He clapped Slate on the back, and went back inside with another laugh. Slate turned his gaze to the sky. The stars were much brighter here than in New York; brighter here than any place he had been in 2011.
It seemed like only a few more minutes before the musicians started to put away their instruments and the kitchen staff came out to retrieve the now empty platters from the banquet table. It seemed too early, but there was little point in staying longer. Gavrilo and Jelena waved good bye just outside the door, with promises to come over on boxing day to pick up the borrowed clothing.
That left Katrina and Slate to walk home on their own. Katrina used one hand to keep her skirts out of the slush in the road, the other one was occupied with holding Slate's hand in Slate's pocket, so it would stay warm.
It was a deceptively short walk back from enchanted magic ballroom to their own tiny little apartment above the garage. Almost too short to think that two such different places could exist in the same world. Though it was cold out, Katrina wasn't quite ready to let their fairy tale evening end.
“Wait,” her words made a cloud as she spoke, “I've got your present. I hid it around back so you wouldn't find it early.” The little illusionist slipped her hand out of his pocket and disappeared around the corner of the shop.
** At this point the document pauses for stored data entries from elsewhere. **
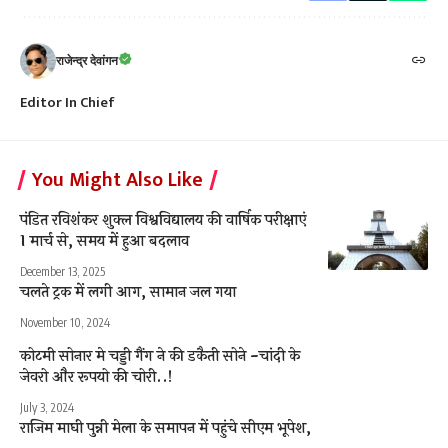
राजेन्द्र देवांगन
Editor In Chief
You Might Also Like
पंडित रविशंकर शुक्ल विश्वविद्यालय की वार्षिक परीक्षाएं
1 मार्च से, समय में हुआ बदलाव
December 13, 2025
चलते ट्रक में लगी आग, सामान जल गया
November 10, 2024
कोटमी सोनार मे चड्डी गैंग ने की डकैती सोने -चांदी के
जेवरो और रूपयो की चोरी..!
July 3, 2024
राजिम माघी पुन्नी मेला के समापन में पहुंचे सीएम भूपेश,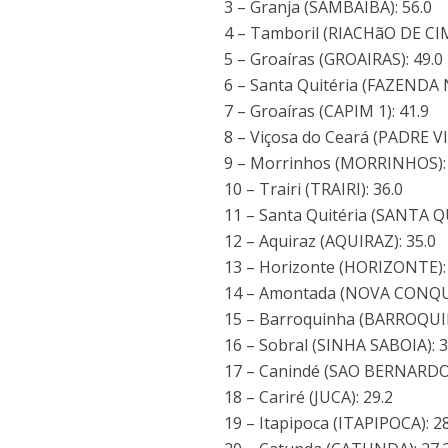
3 – Granja (SAMBAIBA): 56.0
4 – Tamboril (RIACHãO DE CIM
5 – Groaíras (GROAIRAS): 49.0
6 – Santa Quitéria (FAZENDA 
7 – Groaíras (CAPIM 1): 41.9
8 – Viçosa do Ceará (PADRE VI
9 – Morrinhos (MORRINHOS): 
10 – Trairi (TRAIRI): 36.0
11 – Santa Quitéria (SANTA Q
12 – Aquiraz (AQUIRAZ): 35.0
13 – Horizonte (HORIZONTE):
14 – Amontada (NOVA CONQUI
15 – Barroquinha (BARROQUI
16 – Sobral (SINHA SABOIA): 3
17 – Canindé (SAO BERNARDO)
18 – Cariré (JUCA): 29.2
19 – Itapipoca (ITAPIPOCA): 2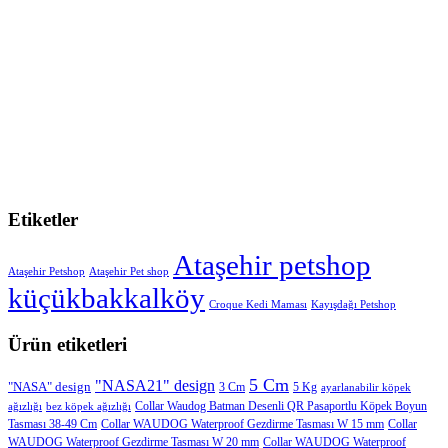
Etiketler
Ataşehir petshop
Ataşehir Petshop
Ataşehir Pet shop
küçükbakkalköy
Croque Kedi Maması
Kayışdağı Petshop
Ürün etiketleri
5 Cm
"NASA21" design
"NASA" design
3 Cm
5 Kg
ayarlanabilir köpek
Collar Waudog Batman Desenli QR Pasaportlu Köpek Boyun
ağızlığı
bez köpek ağızlığı
Tasması 38-49 Cm
Collar WAUDOG Waterproof Gezdirme Tasması W 15 mm
Collar
WAUDOG Waterproof Gezdirme Tasması W 20 mm
Collar WAUDOG Waterproof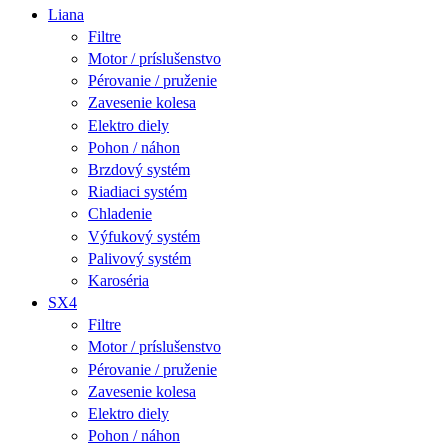
Liana
Filtre
Motor / príslušenstvo
Pérovanie / pruženie
Zavesenie kolesa
Elektro diely
Pohon / náhon
Brzdový systém
Riadiaci systém
Chladenie
Výfukový systém
Palivový systém
Karoséria
SX4
Filtre
Motor / príslušenstvo
Pérovanie / pruženie
Zavesenie kolesa
Elektro diely
Pohon / náhon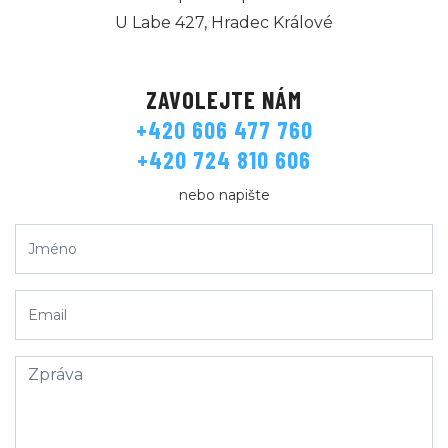
U Labe 427, Hradec Králové
ZAVOLEJTE NÁM
+420 606 477 760
+420 724 810 606
nebo napište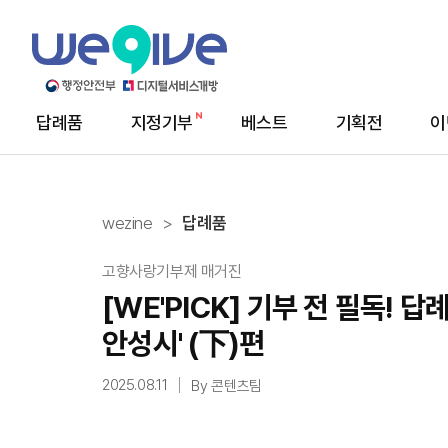
답례품
지정기부
베스트
기획전
이
메
뉴
wezine
답례품
고향사랑기부제 매거진
[WE'PICK] 기부 전 필독!
안성시' (下)편
2025.08.11
By 콘텐츠팀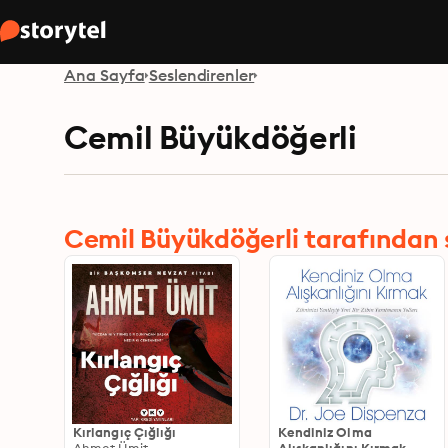
Ana Sayfa
Seslendirenler
Cemil Büyükdöğerli
Cemil Büyükdöğerli tarafından se
Kırlangıç Çığlığı
Kendiniz Olma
There was a little broken flower pot, underneath a rusty shovel, next to a wagon wheel, and inside was a little package wrapped in plain brown paper and tied with a piece of twine.
It was just a moment before Katrina slipped in into Slate's waiting hands.
She covered his eyes for just a moment with her hand. When she let her fingers fall again the plain paper was transformed into a surface that swirled with galaxies and sparkled with supernovas, with shooting stars as ribbons that held the whole thing together.
“ Merry Christmas, Slate,” the little illusionist whispered with a smile.
The chess pieces were wooden, with a simple stain to distinguish black pieces from white. Their shapes were only the most basic approximations of kings and queens, knights and rooks. Really, they were nothing more than a collection of spheres and cones and cleanly cut lines, sanded down smooth.
Slate turned them over in his hands, liking them immensely. He looked back up at Katrina, a smile starting on his lips. "I—"
...Forgot to buy you a present, he realized, with a sudden empty feeling that could have easily slunk away and hid between the galaxies and comets still spinning on the wrapping paper in his hands. I forgot to buy you a present. I forgot that I was supposed to buy a present. "I'm sorry, Katrina—"
You could give me something free, she thought. And stood waiting on the cobblestone street below the window of their one room apartment, with the stars and moon and galaxies and comets spinning across the sky above her. It was enough to make a man dizzy.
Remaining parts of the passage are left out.